Toprak Mahsülleri Ofisi’nin (TMO) ekmekteki fiyat artışını frenleyebilmek için attığı adımlar zamları önleyemiyor. TMO Genel Müdürü Ahmet Güldal, TBMM KİT Komisyonu’nda yaptığı açıklamada geçen yıl tüm Türkiye’deki un sanayicilerine piyasa fiyatlarının yüzde 30-40 daha altında fiyatlarla ekmeklik buğday satışı yaptıklarını anımsattı. “Ekmek fiyatlarındaki artışları frenlemeye çalıştık” diyen Güldal, bu uygulamanın enflasyonun etkisinin ekmek fiyatlarına yansımasını azaltmak için gelecek yıl mayıs ayına kadar devam edeceğini söyledi.
“MAALESEF GERÇEKLEŞTİ”
CHP Manisa Milletvekili Bekir Başevirgen, Cumhuriyet’e yaptığı değerlendirmede, İstanbul’da geçen yıl 230 gramlık ekmek 2 liraya satılırken yapılan tüm müdahalelere rağmen, bugün ekmeğin gramajının 210’a düşürüldüğünü, fiyatının da 5 liraya çıktığını söyledi. Yıl başında yaz aylarında ekmeğin fiyatının 5 liraya çıkacağını açıkladıklarını, bu öngörülerinin de gerçekleştiğini dile getiren Başevirgen, şöyle devam etti:
“Ekmeğe gelen bu zammın salt buğday fiyatlarındaki artıştan kaynaklandığını söylemek doğru değil. Çünkü ekmek üretiminde tek ve hatta en büyük gider kalemi buğday değil. Bir birim ekmek maliyetinin yaklaşık yüzde 65’ini işçilik, maya, tuz, su, enerji, finans, vergi, fire, iade, taşıma ve dağıtım giderleri ile kâr payı gibi girdiler oluşturuyor. Geriye kalan yüzde 35’lik kısım un maliyeti. Un maliyetinin yüzde 80’i ise ekmeklik buğdaydan kaynaklanıyor. Yani buğdayın ekmek maliyetine doğrudan etkisi yüzde 30 civarında. Siz buğday fiyatını istediğiniz kadar sınırlasanız da diğer girdi maliyetlerindeki artışları durduramazsanız bu işin önünü alamazsınız.”

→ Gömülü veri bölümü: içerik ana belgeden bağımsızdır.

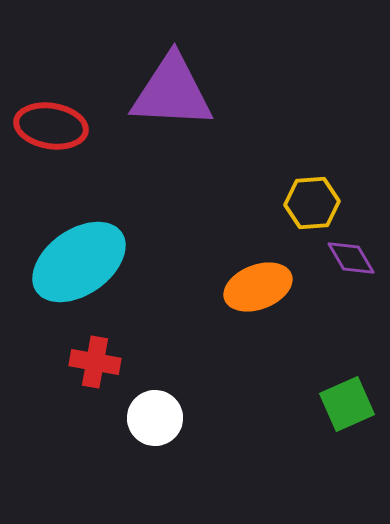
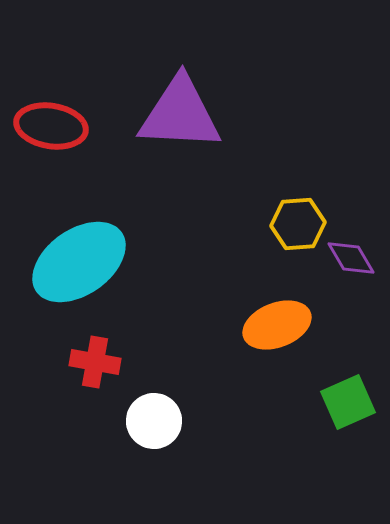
purple triangle: moved 8 px right, 22 px down
yellow hexagon: moved 14 px left, 21 px down
orange ellipse: moved 19 px right, 38 px down
green square: moved 1 px right, 2 px up
white circle: moved 1 px left, 3 px down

Cumhuriyet'ten Mustafa Çakır'ın haberine göre Başevirgen, TMO’nun, 1 Haziran’a kadar tonu 3 bin 600 liradan un sanayicilerine buğday verdiğini ve sanayicilerin de 50 kiloluk un çuvalını azami 260 liradan satmalarını istediğini söyledi. 1 Haziran itibarıyla buğdayın tonunun 4 bin 500 lira, unun çuvalının da azami 325 liradan satılmasına karar verildiğine dikkat çeken Başevirgen, şunları kaydetti:
ZAMMIN UCU KAÇTI
“Dolayısıyla kilosu 5.2 lira olan un yüzde 25 zamlanarak 6.5 lira oldu. Bu oranın ekmek fiyatına yansıması yüzde 8.75 yani 30 kuruş olması gerekirken gelen zam bunun beş katı oldu. Burada esas olan daha büyük yer tutan diğer girdi maliyetlerini aşağı çekebilmek. Haziran başında doğalgaza yüzde 30, elektriğe ise yüzde 25 zam yapıldı. Akaryakıt zamlarını takip etmekte bile zorlanıyoruz. Ekmeğe yapılan bu zammın sorumlusu buğday fiyatlarındaki artışlardan ziyade doğalgaza, elektriğe ve akaryakıta yapılan zamlar.”
İKTİDARA ÇÖZÜM ÖNERİLERİ
Başevirgen, iktidar yurttaşların ucuz ekmek tüketmelerini istiyorsa, buğdayda yaptığı baskı ve sübvansiyonu; asıl doğalgaz, elektrik ve akaryakıt fiyatlarına uygulaması gerektiğini söyledi. Başevirgen, “Sonuç olarak; bu şartlar altında sonbaharda ekmeğin fiyatı ne olur sorusuna vereceğimiz yanıt 7 liranın üstüdür. Bu hesabı kabaca şöyle yapıyoruz: Buğdaydaki fiyat artışı unun fiyatına yüzde 50 civarında yansıyacak. Çalışanlara verilmesi elzem olan maaş zammı ile doğalgaz, elektrik ve akaryakıttaki fiyat artışları da hesaba katılınca maalesef bu tablo ortaya çıkacak” dedi.
İLK ARTIŞ RİZE’DE
Ekmeğe ilk zam haberi Erdoğan’ın memleketi Rize’den gelmişti. Geçen günlerde Rize’de ekmeğin fiyatı 5 lira olarak açıklanmıştı. Son zam haberi ise Malatya’dan geldi. Kentte, 200 gramı 3 TL’den satılan ekmeğin fiyatı 4 TL oldu. 200 gramı 2.5 TL’ye satılan ekmeğin fiyatı geçeh 21 Mart’ta 3 TL’ye çıkarılmıştı. Böylece kentte ekmeğe üç ayda ikinci zam yapılmış oldu.